Please restate, word for word, the lines below that begin at the one with "Hasznos linkek (995, 95)" and end at the one with "les babioles (24, 1596)". Leave out all other lines.

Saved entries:

= Beginning of Section =

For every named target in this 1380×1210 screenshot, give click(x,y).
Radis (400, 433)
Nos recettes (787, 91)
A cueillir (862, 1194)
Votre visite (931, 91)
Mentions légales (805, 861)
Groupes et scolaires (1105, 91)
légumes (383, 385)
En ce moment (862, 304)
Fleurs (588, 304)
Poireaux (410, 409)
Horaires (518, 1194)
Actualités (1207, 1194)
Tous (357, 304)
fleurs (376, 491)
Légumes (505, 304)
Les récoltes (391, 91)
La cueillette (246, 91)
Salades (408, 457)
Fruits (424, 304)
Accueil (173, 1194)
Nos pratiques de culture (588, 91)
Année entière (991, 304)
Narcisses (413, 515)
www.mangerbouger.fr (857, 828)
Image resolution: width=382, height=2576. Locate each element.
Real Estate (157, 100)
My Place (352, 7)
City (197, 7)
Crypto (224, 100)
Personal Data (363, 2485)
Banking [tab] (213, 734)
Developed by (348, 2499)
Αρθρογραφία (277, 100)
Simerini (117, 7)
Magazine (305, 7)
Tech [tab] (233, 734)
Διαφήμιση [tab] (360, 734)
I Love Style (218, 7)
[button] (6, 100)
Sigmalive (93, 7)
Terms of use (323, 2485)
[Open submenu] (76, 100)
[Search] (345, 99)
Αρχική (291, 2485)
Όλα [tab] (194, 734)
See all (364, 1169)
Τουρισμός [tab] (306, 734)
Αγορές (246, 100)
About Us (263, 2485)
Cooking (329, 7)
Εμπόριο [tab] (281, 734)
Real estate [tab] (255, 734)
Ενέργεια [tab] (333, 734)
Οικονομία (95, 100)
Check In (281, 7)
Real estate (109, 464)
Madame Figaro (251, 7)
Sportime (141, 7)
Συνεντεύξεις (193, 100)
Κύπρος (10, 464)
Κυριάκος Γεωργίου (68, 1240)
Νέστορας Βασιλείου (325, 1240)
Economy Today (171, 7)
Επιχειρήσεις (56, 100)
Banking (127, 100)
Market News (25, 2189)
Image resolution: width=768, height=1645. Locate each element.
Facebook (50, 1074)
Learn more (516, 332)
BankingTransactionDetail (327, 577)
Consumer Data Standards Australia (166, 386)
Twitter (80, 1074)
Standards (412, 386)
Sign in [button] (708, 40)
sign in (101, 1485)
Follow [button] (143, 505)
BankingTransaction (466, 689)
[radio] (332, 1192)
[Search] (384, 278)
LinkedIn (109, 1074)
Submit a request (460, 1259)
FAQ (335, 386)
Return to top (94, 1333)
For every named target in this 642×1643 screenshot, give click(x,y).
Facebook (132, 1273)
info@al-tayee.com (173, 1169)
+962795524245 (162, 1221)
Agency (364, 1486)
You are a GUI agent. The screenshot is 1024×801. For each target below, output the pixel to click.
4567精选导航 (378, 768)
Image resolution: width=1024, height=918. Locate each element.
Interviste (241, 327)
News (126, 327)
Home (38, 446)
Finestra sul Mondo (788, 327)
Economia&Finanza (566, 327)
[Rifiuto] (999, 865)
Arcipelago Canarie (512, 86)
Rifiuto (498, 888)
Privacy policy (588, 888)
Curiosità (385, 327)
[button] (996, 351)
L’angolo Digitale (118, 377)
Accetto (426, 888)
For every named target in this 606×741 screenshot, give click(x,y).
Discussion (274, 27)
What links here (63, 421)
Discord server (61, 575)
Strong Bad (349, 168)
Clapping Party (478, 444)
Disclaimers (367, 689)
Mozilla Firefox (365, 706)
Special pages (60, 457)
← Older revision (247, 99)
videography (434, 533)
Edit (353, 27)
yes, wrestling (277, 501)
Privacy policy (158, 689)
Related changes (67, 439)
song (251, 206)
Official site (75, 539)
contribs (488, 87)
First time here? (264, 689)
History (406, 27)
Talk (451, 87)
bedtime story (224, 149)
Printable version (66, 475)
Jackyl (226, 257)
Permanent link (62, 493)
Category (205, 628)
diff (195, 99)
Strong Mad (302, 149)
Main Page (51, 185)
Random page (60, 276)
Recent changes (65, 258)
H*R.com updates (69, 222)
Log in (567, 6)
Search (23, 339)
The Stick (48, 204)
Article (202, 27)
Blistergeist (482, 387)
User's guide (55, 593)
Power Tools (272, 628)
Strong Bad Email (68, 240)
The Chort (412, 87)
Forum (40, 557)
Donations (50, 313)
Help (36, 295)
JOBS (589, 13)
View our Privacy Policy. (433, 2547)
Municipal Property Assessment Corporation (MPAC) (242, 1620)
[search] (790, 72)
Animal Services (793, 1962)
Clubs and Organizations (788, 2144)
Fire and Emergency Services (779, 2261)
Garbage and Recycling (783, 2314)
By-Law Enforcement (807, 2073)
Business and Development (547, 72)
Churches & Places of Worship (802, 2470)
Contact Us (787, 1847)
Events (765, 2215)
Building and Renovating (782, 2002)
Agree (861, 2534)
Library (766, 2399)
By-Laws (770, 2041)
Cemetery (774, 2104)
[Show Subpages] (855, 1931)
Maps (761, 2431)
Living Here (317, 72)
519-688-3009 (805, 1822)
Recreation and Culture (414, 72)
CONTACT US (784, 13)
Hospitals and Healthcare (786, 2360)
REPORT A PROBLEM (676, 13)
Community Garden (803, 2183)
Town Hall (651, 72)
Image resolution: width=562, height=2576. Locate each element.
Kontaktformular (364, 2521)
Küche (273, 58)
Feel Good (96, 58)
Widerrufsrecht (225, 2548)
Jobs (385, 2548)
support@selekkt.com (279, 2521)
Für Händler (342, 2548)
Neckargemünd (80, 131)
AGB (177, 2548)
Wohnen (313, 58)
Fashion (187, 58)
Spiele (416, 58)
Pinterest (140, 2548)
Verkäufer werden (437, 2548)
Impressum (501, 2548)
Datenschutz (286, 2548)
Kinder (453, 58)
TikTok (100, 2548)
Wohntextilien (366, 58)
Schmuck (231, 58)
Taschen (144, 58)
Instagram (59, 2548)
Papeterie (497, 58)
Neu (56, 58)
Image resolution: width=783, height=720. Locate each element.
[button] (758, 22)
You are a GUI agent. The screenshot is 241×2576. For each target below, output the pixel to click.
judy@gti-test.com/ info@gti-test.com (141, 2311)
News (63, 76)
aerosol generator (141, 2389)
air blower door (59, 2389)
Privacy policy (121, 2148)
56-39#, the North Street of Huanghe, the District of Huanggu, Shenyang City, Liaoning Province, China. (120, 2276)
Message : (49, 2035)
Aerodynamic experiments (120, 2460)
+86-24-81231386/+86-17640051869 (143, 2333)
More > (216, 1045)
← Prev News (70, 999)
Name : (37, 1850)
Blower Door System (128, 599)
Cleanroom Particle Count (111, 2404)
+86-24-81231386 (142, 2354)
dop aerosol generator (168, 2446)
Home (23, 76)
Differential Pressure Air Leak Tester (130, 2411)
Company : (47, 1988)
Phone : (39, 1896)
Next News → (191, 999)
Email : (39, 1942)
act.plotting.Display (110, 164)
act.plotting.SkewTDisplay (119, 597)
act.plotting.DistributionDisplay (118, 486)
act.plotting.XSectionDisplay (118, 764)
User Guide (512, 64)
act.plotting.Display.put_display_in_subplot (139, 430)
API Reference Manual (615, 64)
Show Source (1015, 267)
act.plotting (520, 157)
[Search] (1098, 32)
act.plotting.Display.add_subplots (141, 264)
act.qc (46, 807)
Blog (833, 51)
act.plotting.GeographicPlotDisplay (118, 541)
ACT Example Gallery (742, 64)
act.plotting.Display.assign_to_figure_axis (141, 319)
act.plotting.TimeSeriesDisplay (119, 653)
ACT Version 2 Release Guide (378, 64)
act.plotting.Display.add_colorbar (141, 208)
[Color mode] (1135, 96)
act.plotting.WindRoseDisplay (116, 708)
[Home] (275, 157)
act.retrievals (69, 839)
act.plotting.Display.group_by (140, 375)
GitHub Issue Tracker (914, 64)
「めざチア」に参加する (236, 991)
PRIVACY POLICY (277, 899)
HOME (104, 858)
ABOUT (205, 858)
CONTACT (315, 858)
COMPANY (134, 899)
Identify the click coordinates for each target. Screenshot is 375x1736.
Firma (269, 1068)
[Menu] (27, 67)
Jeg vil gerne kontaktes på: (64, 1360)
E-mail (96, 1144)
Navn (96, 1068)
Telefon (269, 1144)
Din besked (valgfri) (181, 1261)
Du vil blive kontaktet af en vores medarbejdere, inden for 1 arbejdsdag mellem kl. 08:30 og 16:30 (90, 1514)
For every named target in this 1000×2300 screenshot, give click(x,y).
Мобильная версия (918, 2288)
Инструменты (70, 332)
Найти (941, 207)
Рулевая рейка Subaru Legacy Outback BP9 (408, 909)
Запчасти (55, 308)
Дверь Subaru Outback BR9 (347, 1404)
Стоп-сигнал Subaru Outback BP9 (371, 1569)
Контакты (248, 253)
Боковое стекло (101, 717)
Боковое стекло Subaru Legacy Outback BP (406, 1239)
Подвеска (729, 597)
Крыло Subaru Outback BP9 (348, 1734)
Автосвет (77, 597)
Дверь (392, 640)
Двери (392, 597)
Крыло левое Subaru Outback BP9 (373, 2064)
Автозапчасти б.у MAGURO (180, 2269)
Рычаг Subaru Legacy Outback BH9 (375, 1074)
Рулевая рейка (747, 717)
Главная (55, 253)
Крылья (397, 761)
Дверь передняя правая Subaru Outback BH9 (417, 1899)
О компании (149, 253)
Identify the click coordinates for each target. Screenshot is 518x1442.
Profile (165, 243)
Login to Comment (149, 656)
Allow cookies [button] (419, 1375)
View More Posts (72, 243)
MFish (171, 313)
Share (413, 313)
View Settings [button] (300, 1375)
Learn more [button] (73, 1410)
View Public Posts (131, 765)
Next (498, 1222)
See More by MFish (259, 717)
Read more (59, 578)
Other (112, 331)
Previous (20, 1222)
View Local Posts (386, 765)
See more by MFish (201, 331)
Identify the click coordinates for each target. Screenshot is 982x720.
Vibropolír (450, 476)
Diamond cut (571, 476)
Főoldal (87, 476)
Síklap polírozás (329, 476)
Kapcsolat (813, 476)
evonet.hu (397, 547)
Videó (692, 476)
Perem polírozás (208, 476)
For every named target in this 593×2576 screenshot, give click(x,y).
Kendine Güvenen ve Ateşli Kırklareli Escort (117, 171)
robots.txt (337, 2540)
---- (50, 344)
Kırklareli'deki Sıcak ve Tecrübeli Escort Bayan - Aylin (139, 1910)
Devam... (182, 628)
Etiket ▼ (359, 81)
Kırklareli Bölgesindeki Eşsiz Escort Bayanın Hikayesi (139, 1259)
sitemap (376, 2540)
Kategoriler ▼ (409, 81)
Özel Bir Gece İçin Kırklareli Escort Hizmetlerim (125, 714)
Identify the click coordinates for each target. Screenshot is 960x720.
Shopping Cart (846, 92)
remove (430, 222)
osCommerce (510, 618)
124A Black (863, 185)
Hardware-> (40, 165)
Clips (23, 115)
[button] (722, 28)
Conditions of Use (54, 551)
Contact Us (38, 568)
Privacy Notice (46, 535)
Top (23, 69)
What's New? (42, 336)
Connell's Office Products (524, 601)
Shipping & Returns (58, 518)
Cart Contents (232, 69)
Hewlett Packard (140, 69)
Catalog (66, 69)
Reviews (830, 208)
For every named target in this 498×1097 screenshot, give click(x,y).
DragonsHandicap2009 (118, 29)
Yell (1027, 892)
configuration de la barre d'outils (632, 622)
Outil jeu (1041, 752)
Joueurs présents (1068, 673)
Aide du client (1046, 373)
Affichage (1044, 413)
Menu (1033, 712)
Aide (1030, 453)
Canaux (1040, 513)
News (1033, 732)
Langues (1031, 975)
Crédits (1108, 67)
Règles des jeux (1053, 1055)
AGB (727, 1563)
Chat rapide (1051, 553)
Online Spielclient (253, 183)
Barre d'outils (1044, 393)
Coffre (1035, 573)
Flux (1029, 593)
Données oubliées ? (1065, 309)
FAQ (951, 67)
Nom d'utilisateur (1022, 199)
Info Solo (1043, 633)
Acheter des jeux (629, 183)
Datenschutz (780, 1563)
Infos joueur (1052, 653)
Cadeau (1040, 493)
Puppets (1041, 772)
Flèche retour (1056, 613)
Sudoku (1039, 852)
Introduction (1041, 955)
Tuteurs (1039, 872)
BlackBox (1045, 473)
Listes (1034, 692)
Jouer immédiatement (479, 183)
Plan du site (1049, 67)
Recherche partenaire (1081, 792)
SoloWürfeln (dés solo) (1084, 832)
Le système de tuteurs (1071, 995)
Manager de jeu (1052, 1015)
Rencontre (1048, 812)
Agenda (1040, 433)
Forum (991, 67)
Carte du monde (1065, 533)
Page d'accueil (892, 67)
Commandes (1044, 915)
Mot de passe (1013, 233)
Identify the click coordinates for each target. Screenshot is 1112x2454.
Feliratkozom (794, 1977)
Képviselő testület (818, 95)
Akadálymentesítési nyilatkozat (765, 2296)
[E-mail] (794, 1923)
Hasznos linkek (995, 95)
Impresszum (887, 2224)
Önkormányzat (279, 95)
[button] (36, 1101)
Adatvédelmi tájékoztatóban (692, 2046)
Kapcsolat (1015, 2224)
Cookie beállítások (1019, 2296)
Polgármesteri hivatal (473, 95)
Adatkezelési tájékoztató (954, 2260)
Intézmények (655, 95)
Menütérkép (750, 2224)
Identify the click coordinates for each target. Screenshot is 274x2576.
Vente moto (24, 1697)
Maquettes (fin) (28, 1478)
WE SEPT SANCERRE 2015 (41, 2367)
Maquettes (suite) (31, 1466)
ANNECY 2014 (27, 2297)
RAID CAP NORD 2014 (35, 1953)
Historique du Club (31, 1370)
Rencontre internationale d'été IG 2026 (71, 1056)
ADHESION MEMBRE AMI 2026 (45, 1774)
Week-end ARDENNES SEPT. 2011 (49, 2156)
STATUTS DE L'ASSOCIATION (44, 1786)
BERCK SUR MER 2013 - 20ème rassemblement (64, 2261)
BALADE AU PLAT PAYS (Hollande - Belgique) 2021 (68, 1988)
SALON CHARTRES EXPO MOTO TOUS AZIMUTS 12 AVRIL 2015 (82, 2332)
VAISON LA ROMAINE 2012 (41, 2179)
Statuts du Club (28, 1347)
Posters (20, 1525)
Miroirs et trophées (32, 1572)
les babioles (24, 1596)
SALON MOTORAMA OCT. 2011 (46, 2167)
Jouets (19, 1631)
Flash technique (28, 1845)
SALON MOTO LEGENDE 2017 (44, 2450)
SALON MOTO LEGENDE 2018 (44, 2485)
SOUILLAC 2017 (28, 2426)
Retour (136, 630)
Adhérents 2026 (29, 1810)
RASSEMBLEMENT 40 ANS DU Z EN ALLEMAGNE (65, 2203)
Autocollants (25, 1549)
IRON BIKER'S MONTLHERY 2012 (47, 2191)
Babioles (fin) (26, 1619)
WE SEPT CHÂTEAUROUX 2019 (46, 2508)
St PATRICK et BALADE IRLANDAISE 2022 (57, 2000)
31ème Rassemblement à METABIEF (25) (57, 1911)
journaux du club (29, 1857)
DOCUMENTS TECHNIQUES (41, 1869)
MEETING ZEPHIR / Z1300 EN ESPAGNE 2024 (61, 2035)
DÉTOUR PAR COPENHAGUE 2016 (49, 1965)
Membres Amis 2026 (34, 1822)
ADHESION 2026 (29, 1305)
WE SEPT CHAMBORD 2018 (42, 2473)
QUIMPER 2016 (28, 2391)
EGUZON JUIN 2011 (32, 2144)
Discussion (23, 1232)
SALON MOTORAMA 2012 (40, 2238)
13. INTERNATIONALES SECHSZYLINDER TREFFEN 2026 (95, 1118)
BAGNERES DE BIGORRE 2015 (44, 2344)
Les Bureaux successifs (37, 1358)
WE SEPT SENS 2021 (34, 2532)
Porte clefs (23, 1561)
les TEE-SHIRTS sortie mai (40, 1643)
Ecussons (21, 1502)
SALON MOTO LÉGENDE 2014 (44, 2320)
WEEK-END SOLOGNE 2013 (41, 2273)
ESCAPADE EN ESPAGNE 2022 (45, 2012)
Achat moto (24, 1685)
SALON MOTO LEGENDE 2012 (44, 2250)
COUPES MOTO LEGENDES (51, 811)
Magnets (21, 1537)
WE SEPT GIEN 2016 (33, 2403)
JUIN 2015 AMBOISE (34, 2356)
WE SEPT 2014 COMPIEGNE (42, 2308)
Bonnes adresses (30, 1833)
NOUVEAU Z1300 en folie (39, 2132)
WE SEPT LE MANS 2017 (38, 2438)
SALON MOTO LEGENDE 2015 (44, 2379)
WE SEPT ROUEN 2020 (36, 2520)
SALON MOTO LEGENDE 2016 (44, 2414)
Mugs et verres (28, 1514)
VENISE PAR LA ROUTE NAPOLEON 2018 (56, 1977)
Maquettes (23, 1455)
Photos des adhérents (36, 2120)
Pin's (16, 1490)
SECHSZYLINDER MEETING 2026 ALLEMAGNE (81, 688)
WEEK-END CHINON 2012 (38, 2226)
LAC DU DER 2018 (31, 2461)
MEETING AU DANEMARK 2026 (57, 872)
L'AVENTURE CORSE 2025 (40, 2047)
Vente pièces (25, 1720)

= End of Section =

RESULT OF THE TASK:
Hasznos linkek (995, 95)
Impresszum (887, 2224)
Önkormányzat (279, 95)
[button] (36, 1101)
Adatvédelmi tájékoztatóban (692, 2046)
Kapcsolat (1015, 2224)
Cookie beállítások (1019, 2296)
Polgármesteri hivatal (473, 95)
Adatkezelési tájékoztató (954, 2260)
Intézmények (655, 95)
Menütérkép (750, 2224)
Identify the click coordinates for each target. Screenshot is 274x2576.
Vente moto (24, 1697)
Maquettes (fin) (28, 1478)
WE SEPT SANCERRE 2015 (41, 2367)
Maquettes (suite) (31, 1466)
ANNECY 2014 (27, 2297)
RAID CAP NORD 2014 (35, 1953)
Historique du Club (31, 1370)
Rencontre internationale d'été IG 2026 (71, 1056)
ADHESION MEMBRE AMI 2026 (45, 1774)
Week-end ARDENNES SEPT. 2011 (49, 2156)
STATUTS DE L'ASSOCIATION (44, 1786)
BERCK SUR MER 2013 - 20ème rassemblement (64, 2261)
BALADE AU PLAT PAYS (Hollande - Belgique) 2021 (68, 1988)
SALON CHARTRES EXPO MOTO TOUS AZIMUTS 12 AVRIL 2015 (82, 2332)
VAISON LA ROMAINE 2012 (41, 2179)
Statuts du Club (28, 1347)
Posters (20, 1525)
Miroirs et trophées (32, 1572)
les babioles (24, 1596)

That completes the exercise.